The User Interface is often the central focus, at least early on in the project, is a tangible reflection the contributions of everyone on the team, and is ultimately what the user experiences. DLS has decades of experience working with teams where we acted as the lone source of direction for UI design. We also have experience where we were fully integrated with teams that included dedicated User Interface designers, full design cycles and Usability Studies. The emotional nature of developing the User Interface is of interest to DLS. Since we build complete solutions, which, in fact, may involve systems designed to limit the UI, we are not limited nor defined by the field of User Experience specialists. Yet, we are heavily involved and overlap heavily with the art and science of both the User and the Interface. Some of the specific aspects of this area we believe are important:
Prototype with the team for new designs
Iterate developing the UI and stay ahead of the internals
Allow more time to digest the experience and always consider user simplicity
Balance expert mode with wizards
A pattern that we have observed for many years is the need to make the User Interface look, feel, and act like other company products, and hence have a common "platform" or "suite" for the user base.

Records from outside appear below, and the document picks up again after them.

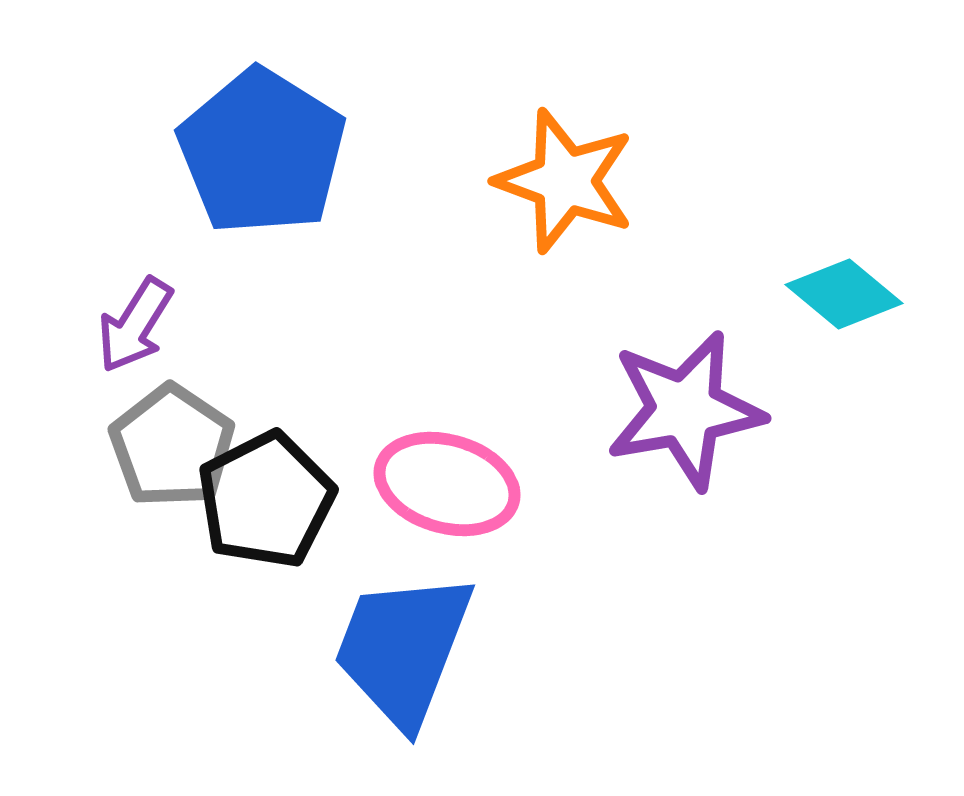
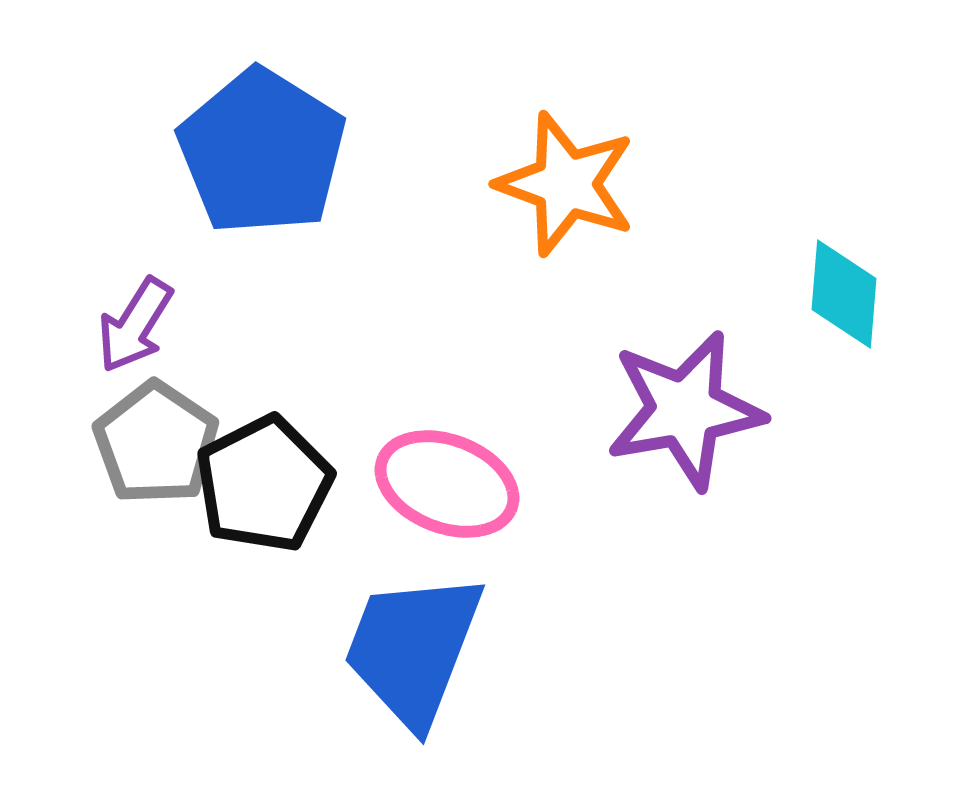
orange star: moved 1 px right, 3 px down
cyan diamond: rotated 55 degrees clockwise
gray pentagon: moved 16 px left, 3 px up
pink ellipse: rotated 5 degrees clockwise
black pentagon: moved 2 px left, 16 px up
blue trapezoid: moved 10 px right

Another pattern is a design need based on the type of projects we engage in. This is a forms-based design that uses the core building blocks of grids (tables) and plots (graphs or image viewers). The remaining design elements fill out the balance of a given form or page. These are typically toolkit-based widgets used to perform atomic actions, collectively making up some major activity, such as navigating and selecting a file to review. Regardless of the number of layers the architecture actually becomes, we strive to allow the UI to be changed often, as this is usually the case. Whether the application needs a new plug-in for some added analysis, a wizard wrapper put on a complicated front-end or a completely new model to replace the legacy system, the User Interface drives the software team and deserves both priority and attention. A key for DLS is to quickly help the client discover the "best" move given the system at hand and progress through trade-offs by transparent and methodical exploration.